Die SPD-Europaabgeordnete Maria Noichl hat im Parlament gegen den Vorschlag ihres Parteikollegen zu TTIP gestimmt

  • Lesedauer: 5 Min.
Maria Noichl ist seit 2014 Europaabgeordenete der SPD aus Bayern. Die erklärte TTIP-Kritikerin lehnt den Kompromiss zu Sonderklagerechten für Konzerne ab. Haidy Damm sprach mit der Sozialdemokratin über freie oder faire Handelsbedingungen, Lobbygruppen und das mögliche Ende von CETA.

Sie haben im EU-Parlament den Kompromissvorschlag für eine Resolution zu TTIP abgelehnt, auch wegen Ihrer Kritik an Schiedsgerichten. Warum lehnen Sie ISDS ab?
Die privaten Schiedsgerichte sind für mich erst der zweite kritische Schritt. Davor liegt das Sonderklagerecht für Konzerne. Auch wenn Schiedsstellen so ausgerichtet würden, dass sie transparent sind und öffentlich bestellte Richter entscheiden, bliebe das System unverändert. Ausländische Konzerne können klagen, aber nicht Staaten, auch keine inländischen Unternehmen und schon gar keine Verbraucher. Mir war die Resolution an dieser Stelle zu schwammig, ich glaube, das System der Sonderklagerechte lässt sich nicht reformieren.

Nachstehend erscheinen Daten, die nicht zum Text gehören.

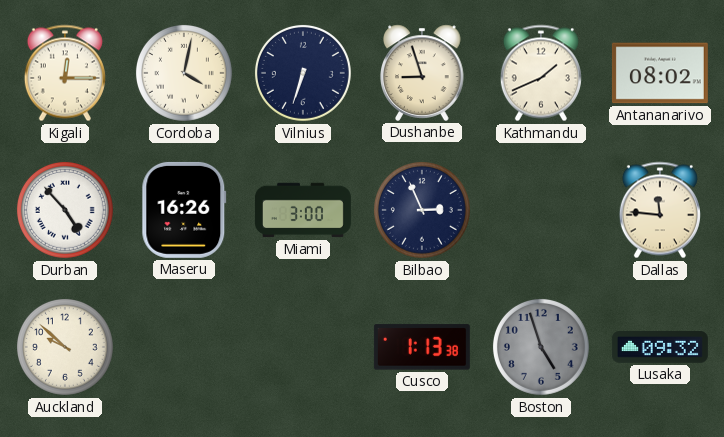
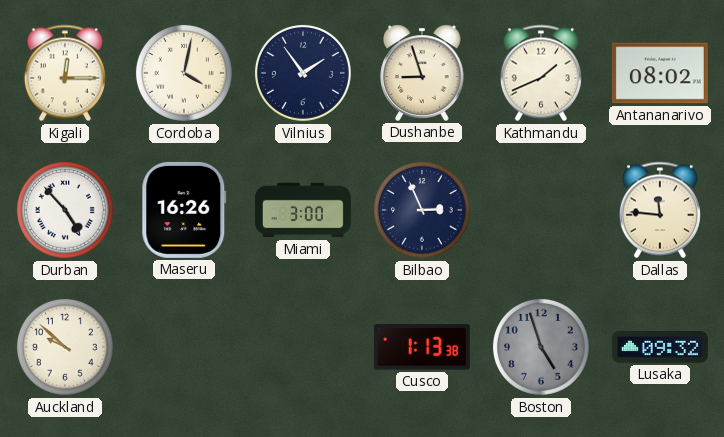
Vilnius: 6:33 -> 1:54
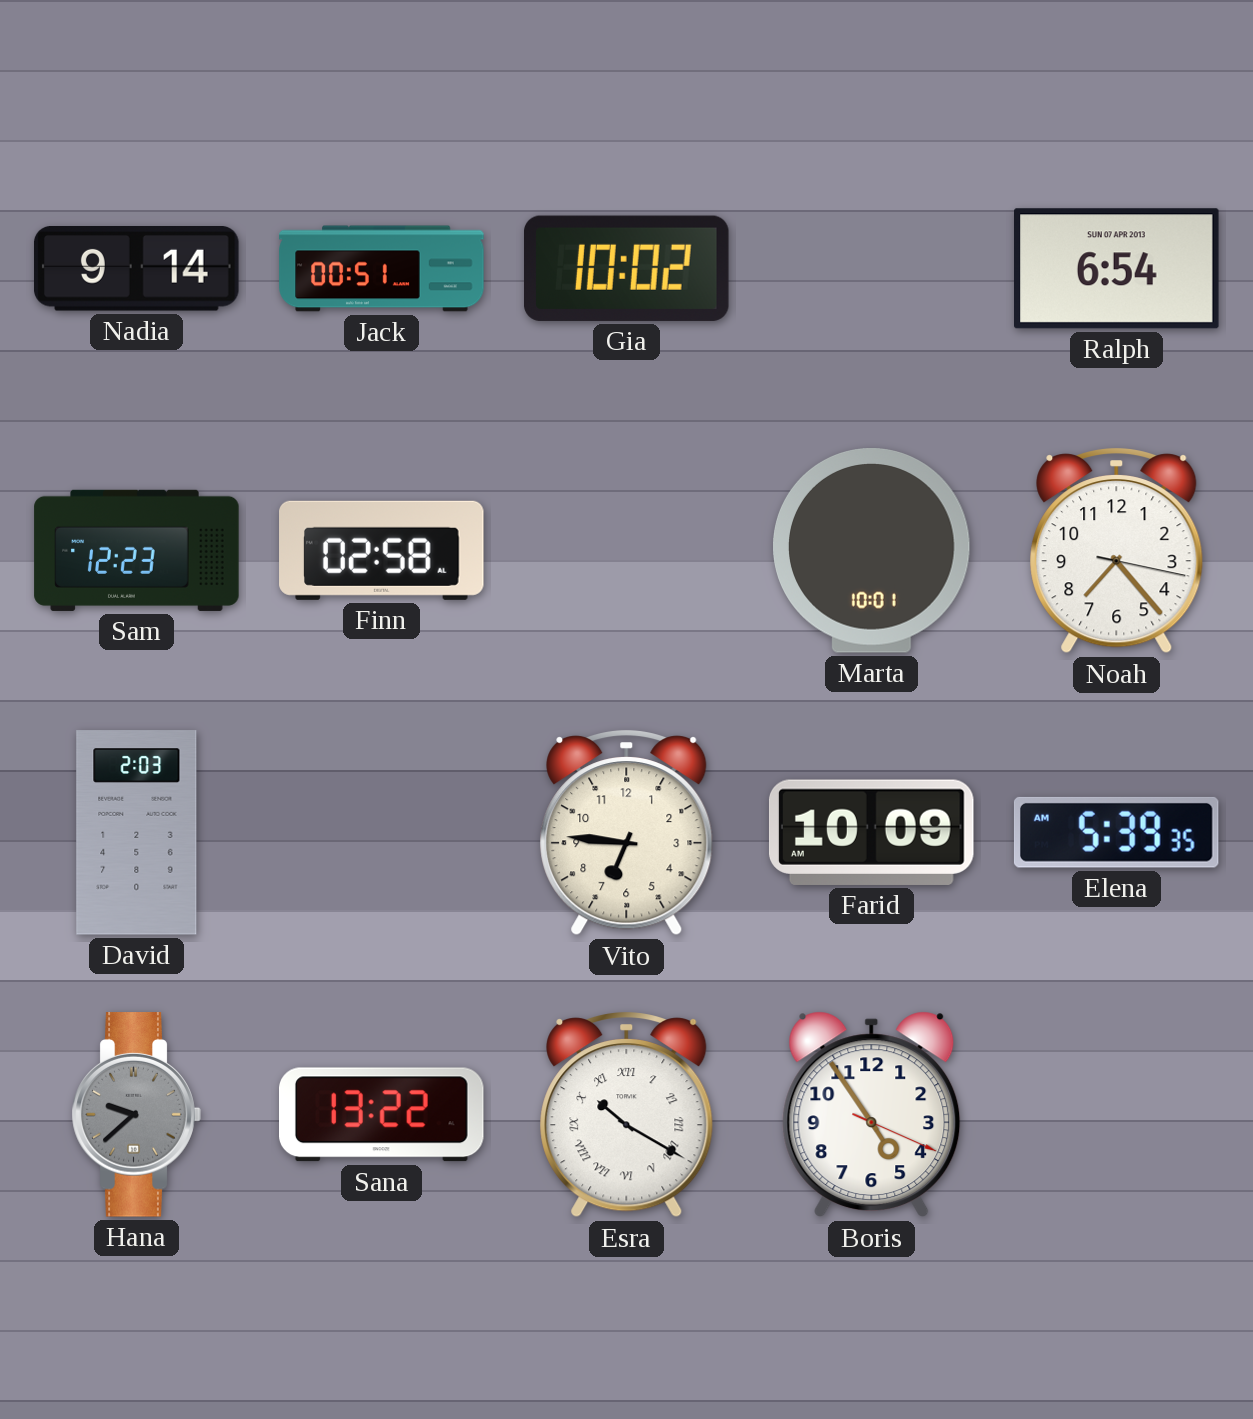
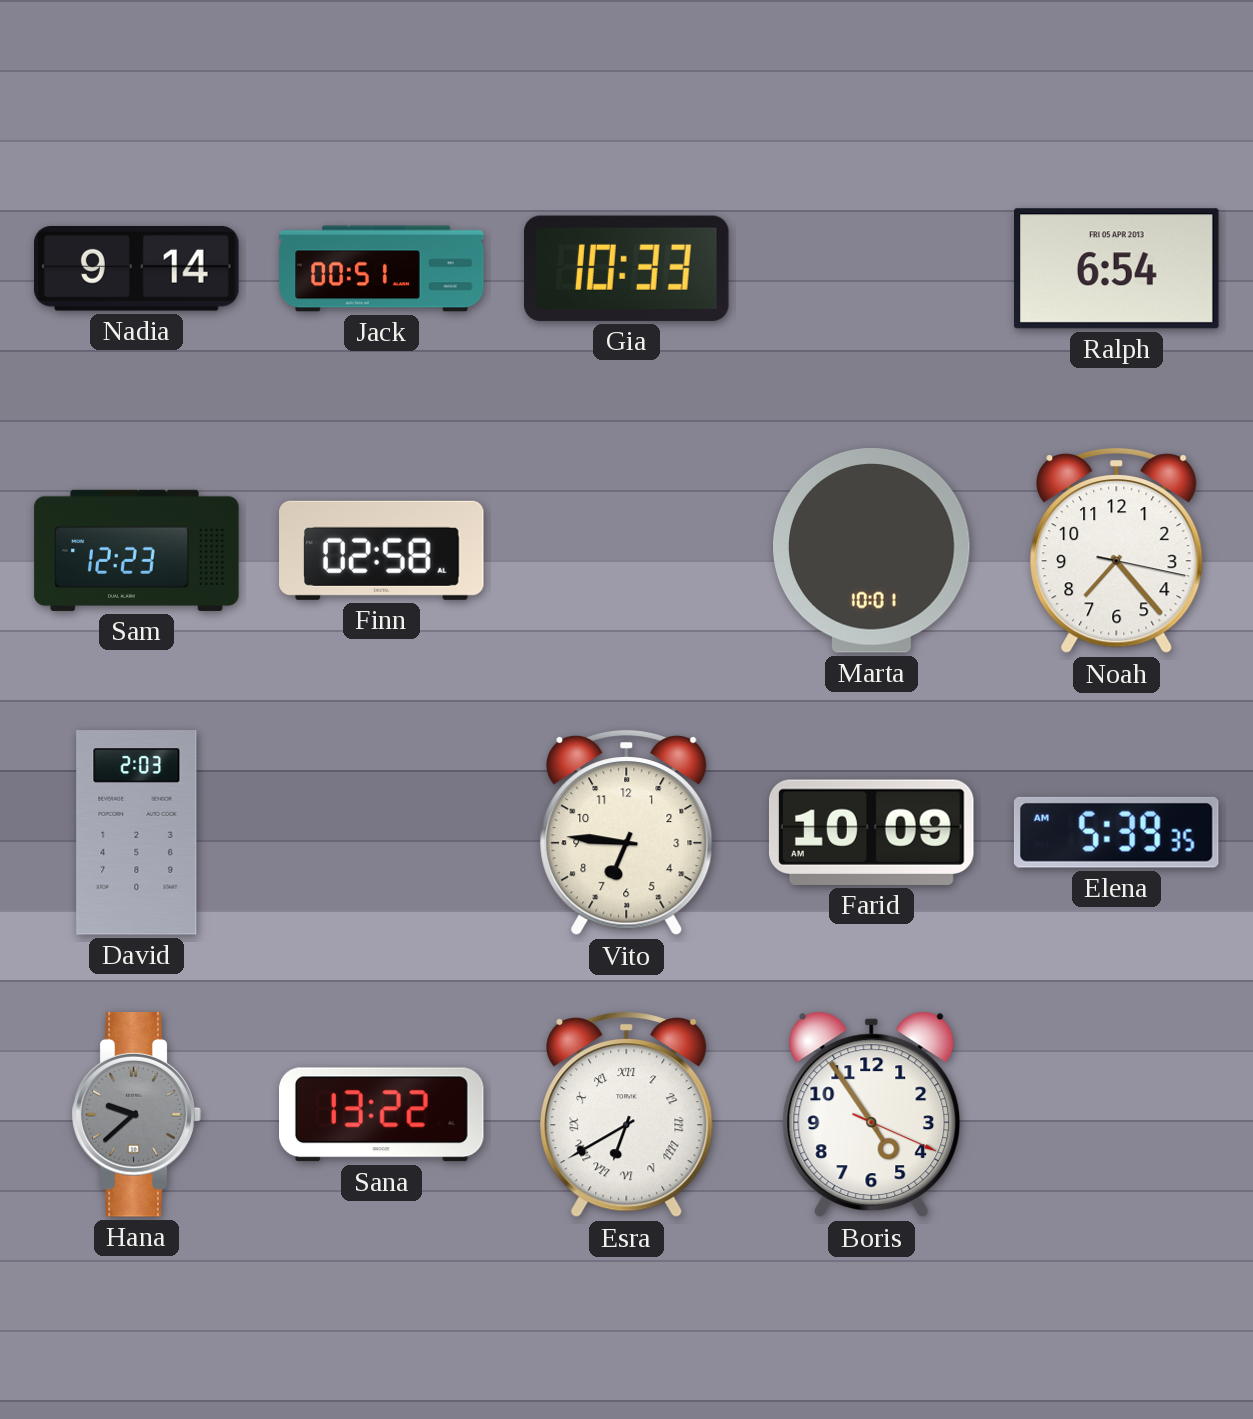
Gia: 10:02 -> 10:33
Ralph date: SUN 07 APR 2013 -> FRI 05 APR 2013
Esra: 10:20 -> 6:40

Diese Meinung teilen nicht viele Ihrer SPD-Kollegen.
Es gab ja nicht nur drei SPDler, die dagegen gestimmt haben, auch wenn die deutschen Medien es so darstellen. Aus der europäischen S&D-Gruppe haben 65 Abgeordnete gegen den weichgespülten ISDS-Antrag gestimmt. Das sind 15 Stimmen mehr als die Grünen im Parlament haben. Dabei geht es mir nicht darum, an dieser Stelle eine Konkurrenz zu den Grünen aufzumachen, denn wir sind uns in vielen Punkten sehr einig. Aber es ist schon schade, wenn so getan wird, als seien sie die einzig Aufrechten. Auch die Gesamtresolution wurde von 56 S&D-Abgeordneten abgelehnt. Das zeigt, die Zustimmung zu dem Papier war zumindest äußerst kritisch, und das bei einem Berichterstatter, der mit Bernd Lange aus der eigenen Gruppe kommt. Die vielen kritischen Stimmen zeigen auch, TTIP wird in allen Mitgliedsländern diskutiert, es geht nicht um eine »rein deutsche Hysterie«. Sowohl die gesamte belgische, britische wie auch österreichische Delegation und viele S&D-Abgeordnete aus Frankreich haben dagegen gestimmt.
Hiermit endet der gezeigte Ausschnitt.